Ahora la orquesta interpretaba Hablar contigo, de Carlos Puebla, entonado por un pasable cantante holguinero, mientras las parejas se fundían en furiosos abrazos entre las tinieblas que flotaban sobre las tablas.

—Está bien, Paloma, yo volveré en poco tiempo con mis papeles en regla y nos casaremos —añadió Plácido al rato—. Pero prométeme que si yo no regresara, tú te fugarás a como dé lugar. No olvides, en Miami Beach debes buscar el Waldorf Towers, y si llegas allí, yo lo sabré.

—Y yo quiero ser franca contigo —replicó Paloma, quien olía a pétalos de rosa—, lo único que deseo es irme para el carajo de esta miseria, al igual que todas las bailarinas que trabajan en este cabaret. ¿O por qué crees que tras el show bajamos a acompañar a los turistas? ¿Crees que es para disfrutar sus miradas vacías y sus pieles lechosas? No, muchacho, es para ver si ligamos a uno que quiera casarse con nosotras y sacarnos de la isla.

—Confía en mí —imploró Plácido con una voz tenue. El holguinero interpretaba ahora Antillana, de Oréfiche y Vásquez—. Tengo dinero suficiente para que nos vayamos de Cuba a vivir a otra parte, adonde tú quieras, contigo y tu hijo.

—No me convences —dijo ella cortante.

—Cree en mí —insistió Plácido—, me iré en un par de semanas y volveré con los documentos en regla para casarnos. ¡Ten confianza!

—El gran Yuri Simonov me juró hace más de cinco años que volvería, también lo hicieron tres mexicanos, un español y dos chilenos —repuso Paloma Matamoros vaciando de un golpe su medida doble de ron—. ¿Y dónde están?

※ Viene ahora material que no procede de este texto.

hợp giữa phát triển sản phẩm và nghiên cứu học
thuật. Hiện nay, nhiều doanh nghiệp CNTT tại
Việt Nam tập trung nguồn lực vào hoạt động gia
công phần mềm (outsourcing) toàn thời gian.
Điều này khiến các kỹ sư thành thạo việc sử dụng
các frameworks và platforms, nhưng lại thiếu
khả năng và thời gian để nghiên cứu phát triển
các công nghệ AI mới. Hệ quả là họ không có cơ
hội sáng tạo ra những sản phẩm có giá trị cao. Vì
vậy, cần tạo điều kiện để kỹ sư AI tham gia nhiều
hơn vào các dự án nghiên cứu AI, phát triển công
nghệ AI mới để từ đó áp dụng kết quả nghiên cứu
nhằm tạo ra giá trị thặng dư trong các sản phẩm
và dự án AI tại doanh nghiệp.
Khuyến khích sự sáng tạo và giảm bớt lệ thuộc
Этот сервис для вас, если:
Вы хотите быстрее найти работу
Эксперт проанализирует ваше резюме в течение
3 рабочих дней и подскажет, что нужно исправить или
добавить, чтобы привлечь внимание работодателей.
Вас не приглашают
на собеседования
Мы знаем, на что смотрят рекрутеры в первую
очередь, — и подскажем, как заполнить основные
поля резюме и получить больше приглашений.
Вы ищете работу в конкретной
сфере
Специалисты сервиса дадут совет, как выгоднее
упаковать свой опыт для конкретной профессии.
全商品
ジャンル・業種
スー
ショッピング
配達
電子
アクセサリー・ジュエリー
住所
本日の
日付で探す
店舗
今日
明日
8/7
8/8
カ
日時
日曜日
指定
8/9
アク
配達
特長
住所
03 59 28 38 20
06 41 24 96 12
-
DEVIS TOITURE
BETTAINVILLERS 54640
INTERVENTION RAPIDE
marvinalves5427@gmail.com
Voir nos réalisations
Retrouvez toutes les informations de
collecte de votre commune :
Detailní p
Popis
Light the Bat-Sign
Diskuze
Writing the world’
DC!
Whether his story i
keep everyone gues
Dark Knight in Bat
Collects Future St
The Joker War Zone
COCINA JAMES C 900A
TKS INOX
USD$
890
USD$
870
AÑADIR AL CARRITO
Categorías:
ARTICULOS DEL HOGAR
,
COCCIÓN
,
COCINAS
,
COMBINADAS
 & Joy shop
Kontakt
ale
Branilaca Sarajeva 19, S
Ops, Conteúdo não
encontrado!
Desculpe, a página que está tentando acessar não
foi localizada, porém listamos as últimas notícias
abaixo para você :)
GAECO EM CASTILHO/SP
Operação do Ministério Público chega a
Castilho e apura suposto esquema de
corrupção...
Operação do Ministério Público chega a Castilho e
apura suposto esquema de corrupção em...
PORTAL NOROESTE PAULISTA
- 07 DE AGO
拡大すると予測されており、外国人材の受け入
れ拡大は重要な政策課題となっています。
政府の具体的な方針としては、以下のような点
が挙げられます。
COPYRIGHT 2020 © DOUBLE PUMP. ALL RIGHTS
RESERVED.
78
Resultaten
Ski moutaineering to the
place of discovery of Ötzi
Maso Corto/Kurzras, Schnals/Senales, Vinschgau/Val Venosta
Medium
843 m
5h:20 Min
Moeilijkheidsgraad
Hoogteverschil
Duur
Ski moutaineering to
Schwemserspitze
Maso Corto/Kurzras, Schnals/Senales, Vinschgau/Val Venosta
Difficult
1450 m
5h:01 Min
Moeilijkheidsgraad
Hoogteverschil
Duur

El cantante de la orquesta anunció un receso y el público lo dejó irse en medio de aplausos. La música, afrocubana, emergía ahora de una grabación. Eran cerca de las dos de la mañana y empezaba a refrescar.

—Las conservas y las cámaras de neumáticos las llevaré adonde ustedes me digan —anunció Plácido al rato.

—Recuerda que faltan gasolina, bronceadores y sogas —dijo ella—. Cuando tengas todo, me avisas y hacemos el trasiego.